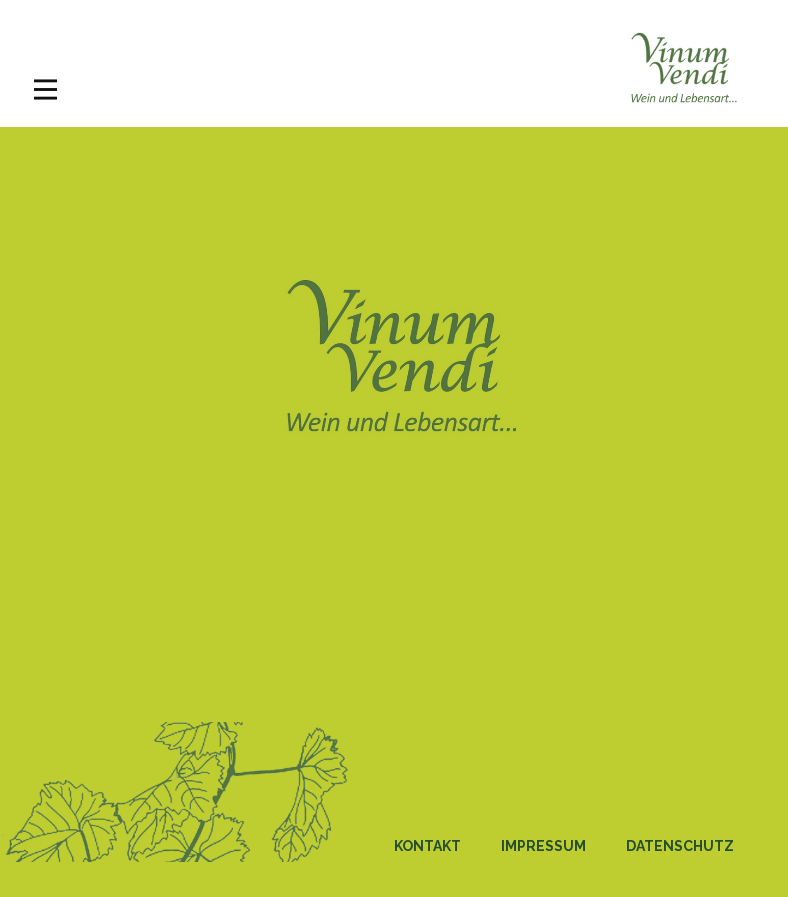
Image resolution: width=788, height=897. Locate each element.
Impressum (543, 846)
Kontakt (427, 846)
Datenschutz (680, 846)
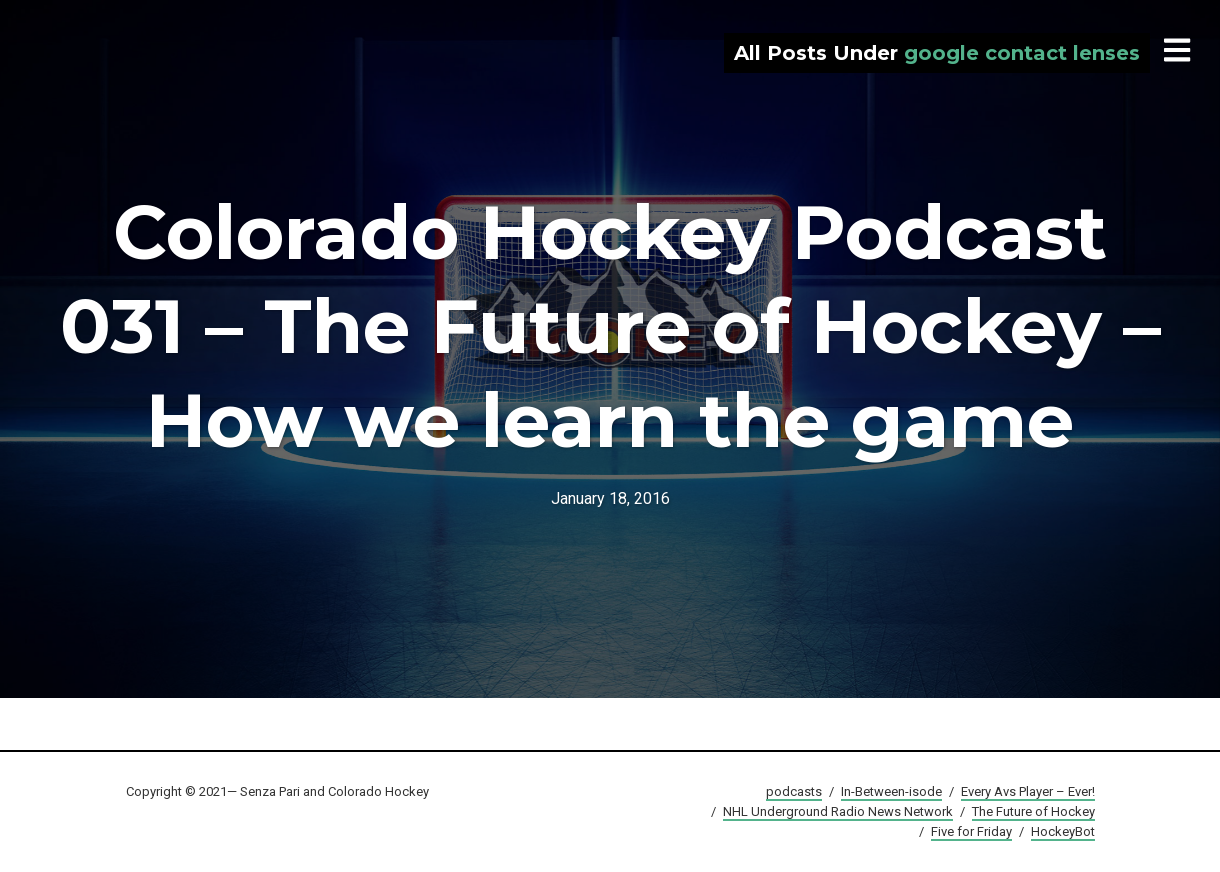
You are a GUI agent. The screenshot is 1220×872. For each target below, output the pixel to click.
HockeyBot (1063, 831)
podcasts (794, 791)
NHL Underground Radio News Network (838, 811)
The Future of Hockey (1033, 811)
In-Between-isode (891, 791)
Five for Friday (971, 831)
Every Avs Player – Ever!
-=-=-
## Work instructions
Print every entry above again without changing a word, and omit the pictures.

## Exercise answer
Image resolution: width=788, height=897. Locate each element.
Impressum (543, 846)
Kontakt (427, 846)
Datenschutz (680, 846)
You are a GUI agent. The screenshot is 1220×872. For each target below, output the pixel to click.
HockeyBot (1063, 831)
podcasts (794, 791)
NHL Underground Radio News Network (838, 811)
The Future of Hockey (1033, 811)
In-Between-isode (891, 791)
Five for Friday (971, 831)
Every Avs Player – Ever!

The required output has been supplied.